- [SOURCE DATA]
*-*-*

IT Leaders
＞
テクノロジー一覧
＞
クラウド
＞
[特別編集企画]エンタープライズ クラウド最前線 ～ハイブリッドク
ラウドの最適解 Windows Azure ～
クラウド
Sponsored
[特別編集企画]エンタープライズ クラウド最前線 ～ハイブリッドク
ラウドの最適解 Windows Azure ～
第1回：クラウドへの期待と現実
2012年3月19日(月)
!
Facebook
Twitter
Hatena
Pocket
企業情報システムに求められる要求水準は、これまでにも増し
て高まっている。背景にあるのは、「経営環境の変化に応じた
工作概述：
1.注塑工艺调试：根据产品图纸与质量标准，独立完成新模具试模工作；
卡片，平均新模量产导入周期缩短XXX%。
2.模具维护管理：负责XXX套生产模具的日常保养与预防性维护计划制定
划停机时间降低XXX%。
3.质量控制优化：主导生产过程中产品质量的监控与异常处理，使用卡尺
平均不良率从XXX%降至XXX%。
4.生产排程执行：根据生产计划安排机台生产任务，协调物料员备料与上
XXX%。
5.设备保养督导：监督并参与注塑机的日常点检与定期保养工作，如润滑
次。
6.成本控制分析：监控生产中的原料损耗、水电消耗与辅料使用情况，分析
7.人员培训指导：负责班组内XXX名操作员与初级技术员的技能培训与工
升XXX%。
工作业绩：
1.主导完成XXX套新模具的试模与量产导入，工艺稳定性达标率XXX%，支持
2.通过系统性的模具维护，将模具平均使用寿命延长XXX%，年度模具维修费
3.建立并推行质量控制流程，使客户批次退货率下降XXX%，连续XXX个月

*-*-*

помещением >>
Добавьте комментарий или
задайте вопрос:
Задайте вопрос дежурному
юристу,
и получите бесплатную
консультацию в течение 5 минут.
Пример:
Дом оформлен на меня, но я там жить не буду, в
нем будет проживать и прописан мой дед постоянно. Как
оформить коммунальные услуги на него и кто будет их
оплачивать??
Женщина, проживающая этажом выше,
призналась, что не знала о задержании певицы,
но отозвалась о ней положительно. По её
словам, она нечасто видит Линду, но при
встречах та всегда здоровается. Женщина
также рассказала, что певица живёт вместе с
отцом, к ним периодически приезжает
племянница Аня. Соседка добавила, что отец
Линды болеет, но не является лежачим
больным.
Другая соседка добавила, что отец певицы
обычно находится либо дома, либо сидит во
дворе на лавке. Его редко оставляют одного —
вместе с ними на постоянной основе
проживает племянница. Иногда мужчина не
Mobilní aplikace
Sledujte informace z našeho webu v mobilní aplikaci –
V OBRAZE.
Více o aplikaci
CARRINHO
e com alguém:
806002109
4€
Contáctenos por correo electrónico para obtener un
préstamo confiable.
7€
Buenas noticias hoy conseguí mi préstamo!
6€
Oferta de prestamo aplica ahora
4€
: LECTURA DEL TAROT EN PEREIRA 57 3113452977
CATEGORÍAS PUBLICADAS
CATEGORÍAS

*-*-*

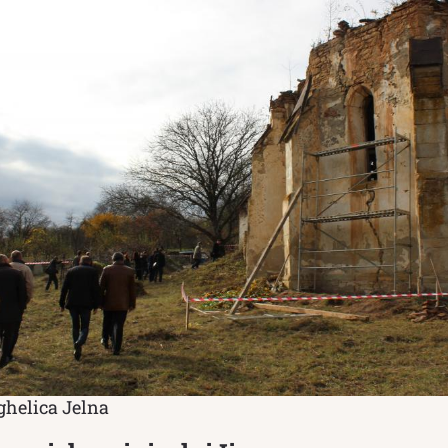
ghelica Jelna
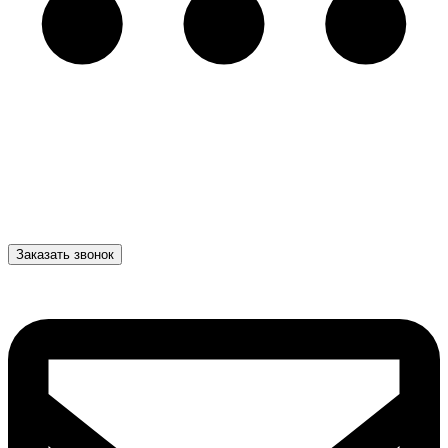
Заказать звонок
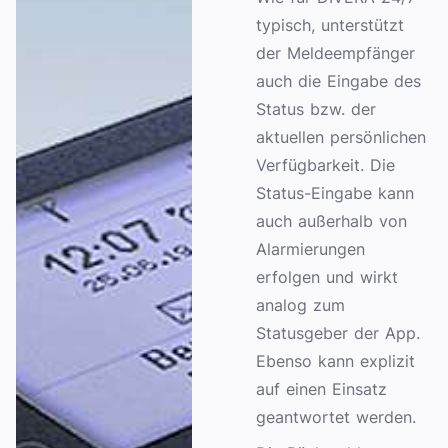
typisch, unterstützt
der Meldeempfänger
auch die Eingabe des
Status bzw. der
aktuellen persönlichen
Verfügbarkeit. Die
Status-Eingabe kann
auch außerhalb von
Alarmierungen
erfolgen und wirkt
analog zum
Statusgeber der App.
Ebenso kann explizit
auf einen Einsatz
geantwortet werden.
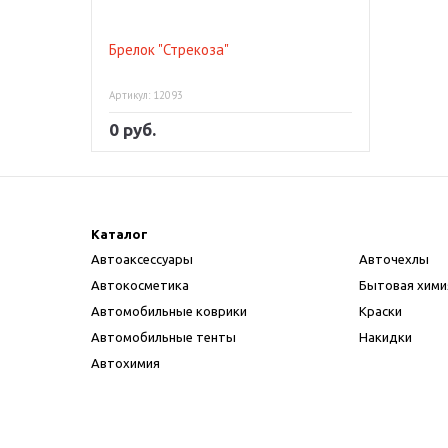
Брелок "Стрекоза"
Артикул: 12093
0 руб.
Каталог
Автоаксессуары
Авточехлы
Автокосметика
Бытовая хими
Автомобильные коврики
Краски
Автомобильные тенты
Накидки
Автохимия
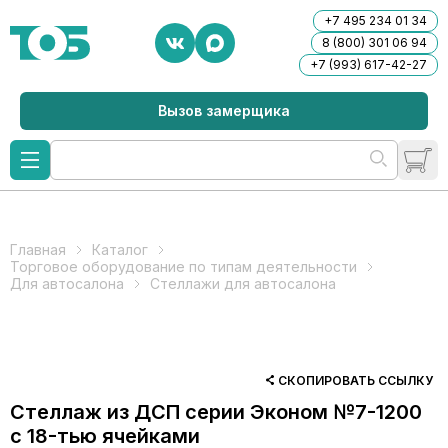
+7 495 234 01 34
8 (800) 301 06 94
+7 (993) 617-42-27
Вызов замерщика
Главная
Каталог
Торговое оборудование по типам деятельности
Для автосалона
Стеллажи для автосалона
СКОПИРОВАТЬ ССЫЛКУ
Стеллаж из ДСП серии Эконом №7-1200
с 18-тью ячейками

*-*-*

- [WHAT THE TASK REQUIRES] Look through the data above. Find each line with the string "певицы" and copy it.

- [ANSWER SPACE]
призналась, что не знала о задержании певицы,
Другая соседка добавила, что отец певицы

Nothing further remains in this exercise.